In a subsequent witness statement served very shortly before this hearing, the applicants have sought to spell out what the consequences will be for two of the applicant funds in the event that the information order being sought is not made or “no substantial progress can be shown by mid-December 2008 towards the recovery of their property from LBIE”. The statement explains that on mid-December the managers of the two funds will be providing a plan to those funds relating to their future management. It states that if there is a realistic prospect that all or nearly all of the property belonging to those funds will be returned within a reasonable time then the funds may continue to be viable in the interim, but if by mid-December the managers are not in the position to provide the funds with substantially more information than is currently available and they are unable to give assurances as to the likelihood of and time by when the funds will have recovered all or nearly all of their property at LBIE “it is likely that the funds will be wound down forthwith”. The statement then states that the consequences of a decision to wind down the funds will be that the funds’ property at LBIE will have to be treated as irrecoverable for the purposes of active management, the managers will have to cease charging management fees for that portion of the funds’ assets, personnel will lose their jobs, and the funds’ inability to engage in restructuring will probably lead to the collapse of at least four companies in which securities are held.

The judgement on the case has just come through. The hedge funds’ claims have been dismissed.

Sympathetic though I am to the applicants’ plight, just as I am to the plight of others who have assets locked up in LBIE, I am firmly of the view that it would be quite wrong to accede to this application and make the order sought, or any part of it.

So its curtains for those funds and four companies come mid-December. The names of the funds involved, and the four companies which will “probably…collapse” have naturally been redacted.

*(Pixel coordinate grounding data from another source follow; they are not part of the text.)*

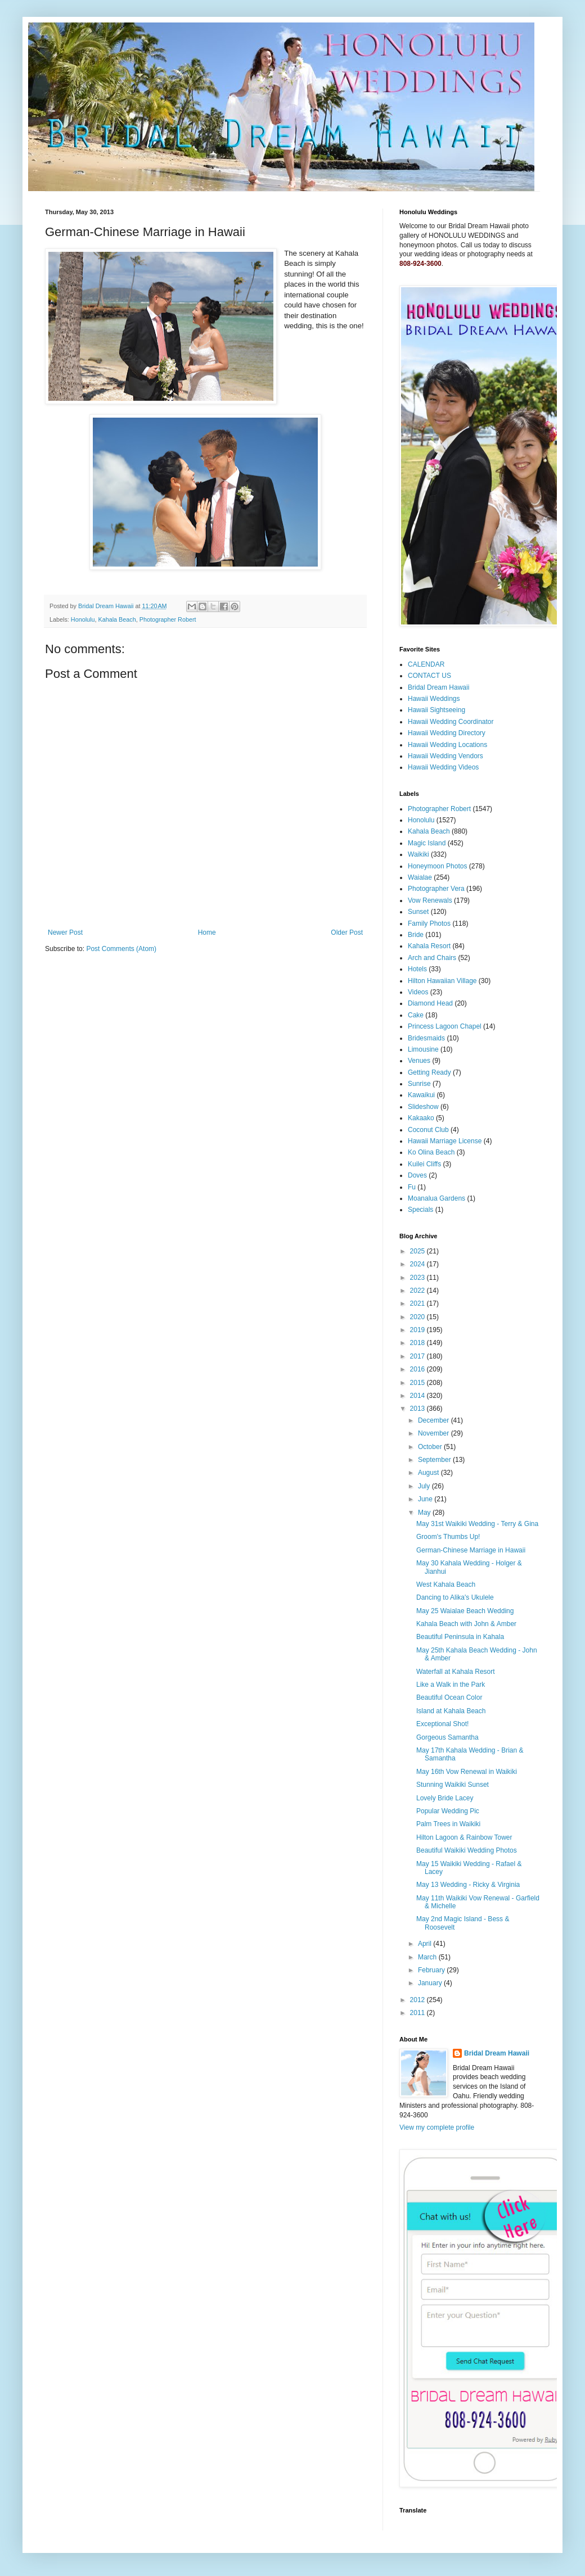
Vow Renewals (430, 900)
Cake (416, 1015)
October (431, 1447)
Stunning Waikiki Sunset (452, 1785)
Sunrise (419, 1084)
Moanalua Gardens (436, 1198)
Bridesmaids (426, 1038)
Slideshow (423, 1107)
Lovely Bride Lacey (444, 1798)
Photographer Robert (168, 619)
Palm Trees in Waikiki (448, 1824)
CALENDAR (426, 664)
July (425, 1486)
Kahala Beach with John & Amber (466, 1624)
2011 (418, 2013)
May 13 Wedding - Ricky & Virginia (468, 1885)
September (435, 1460)
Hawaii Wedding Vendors (445, 756)
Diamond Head (430, 1003)
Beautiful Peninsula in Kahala (460, 1637)
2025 (418, 1251)
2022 (418, 1290)
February (432, 1970)
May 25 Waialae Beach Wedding (465, 1611)
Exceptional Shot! (442, 1724)
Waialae (420, 877)
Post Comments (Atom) (121, 949)
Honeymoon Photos (437, 866)
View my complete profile (436, 2127)
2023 (418, 1278)
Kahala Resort (429, 946)
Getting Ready (429, 1072)
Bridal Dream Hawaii (438, 687)
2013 (418, 1409)
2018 (418, 1343)
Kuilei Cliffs (424, 1164)
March (428, 1957)
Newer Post (65, 932)
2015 (418, 1383)
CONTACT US (429, 676)
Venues (419, 1061)
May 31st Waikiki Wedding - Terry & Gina (477, 1524)
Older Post (347, 932)
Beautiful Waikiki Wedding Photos (466, 1850)
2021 (418, 1303)
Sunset (418, 912)
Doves (417, 1175)
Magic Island (427, 843)
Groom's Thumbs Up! (448, 1537)
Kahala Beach (117, 619)
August (429, 1473)
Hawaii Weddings (434, 699)
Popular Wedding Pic (447, 1811)
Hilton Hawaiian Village (442, 981)
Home (207, 932)
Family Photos (429, 923)
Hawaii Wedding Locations (447, 745)
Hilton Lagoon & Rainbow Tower (464, 1837)
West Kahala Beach (445, 1584)
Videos (418, 992)
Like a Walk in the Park (450, 1684)
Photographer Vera (436, 889)
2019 (418, 1330)
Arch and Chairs (432, 958)
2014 (418, 1396)
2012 (418, 2000)
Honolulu (83, 619)
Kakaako (421, 1118)
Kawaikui (421, 1095)
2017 (418, 1356)
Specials (420, 1210)
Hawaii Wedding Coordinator (451, 722)
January (431, 1983)
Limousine (423, 1049)
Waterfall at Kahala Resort (455, 1672)
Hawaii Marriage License (445, 1141)
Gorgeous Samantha (447, 1737)
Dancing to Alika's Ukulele (455, 1597)
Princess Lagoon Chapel (445, 1026)
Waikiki (418, 854)
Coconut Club (428, 1130)
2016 (418, 1369)
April (425, 1944)
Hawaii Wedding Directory (446, 733)
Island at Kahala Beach (450, 1711)
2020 (418, 1317)
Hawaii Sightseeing (436, 710)
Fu (412, 1187)
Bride (416, 935)
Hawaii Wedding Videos (443, 767)
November (434, 1433)
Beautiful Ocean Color (449, 1697)
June (426, 1499)
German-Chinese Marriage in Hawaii (470, 1550)
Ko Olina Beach (431, 1152)
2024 (418, 1264)
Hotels (417, 969)
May (425, 1512)
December (434, 1420)
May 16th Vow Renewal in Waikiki (466, 1772)
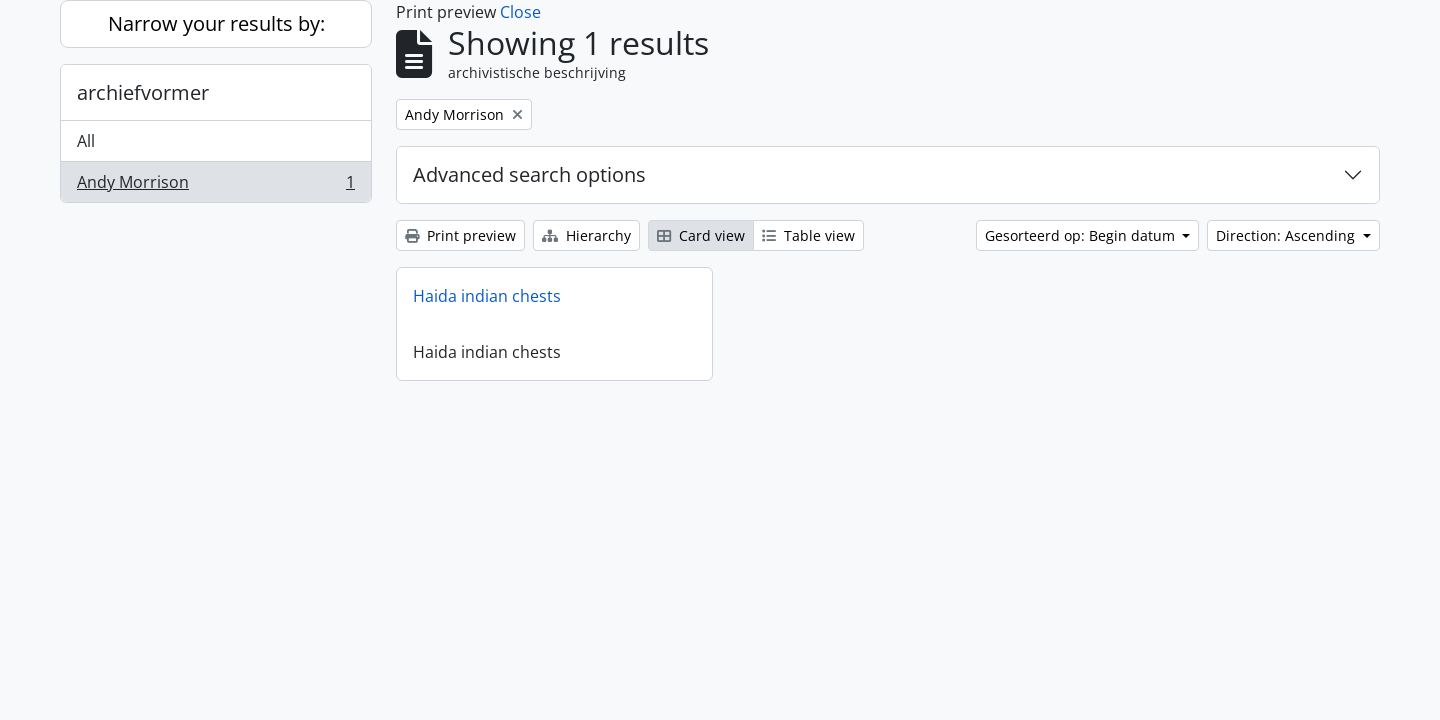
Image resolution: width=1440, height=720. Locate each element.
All (86, 141)
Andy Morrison (215, 186)
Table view (808, 235)
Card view (701, 235)
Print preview (460, 235)
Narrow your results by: (216, 23)
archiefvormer (143, 92)
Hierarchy (586, 235)
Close (520, 12)
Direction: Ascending (1287, 235)
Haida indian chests (487, 296)
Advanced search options (529, 174)
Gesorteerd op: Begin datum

Not that PWC are the villains in all this though. The court documents also reveal something of the complexity of the task they face:

The identification of unencumbered client assets is therefore complex and considerable data is needed to establish an accurate position on a client by client basis. This is further complicated as LBIE’s systems booked trades on a ‘contractual settlement’ basis rather than an ‘actual settled’ basis. As such, postings in the systems need to be reversed to reflect the position at 15 September 2008. The reconciliation steps that are required to be undertaken include, for example, amending the LBIE books and records for some 140,000 failed trades, pending transactions that have been contractually settled and corporate events that have not been recorded; adjusting LBIE’s books and records to reflect market participants’ actions post Administration and analysing the impact on the client assets if applicable; determining the location of the assets (custodian, counterparty, loaned, re-hypothecated) and obtaining statements, analysing assets from a legal perspective and determining final positions.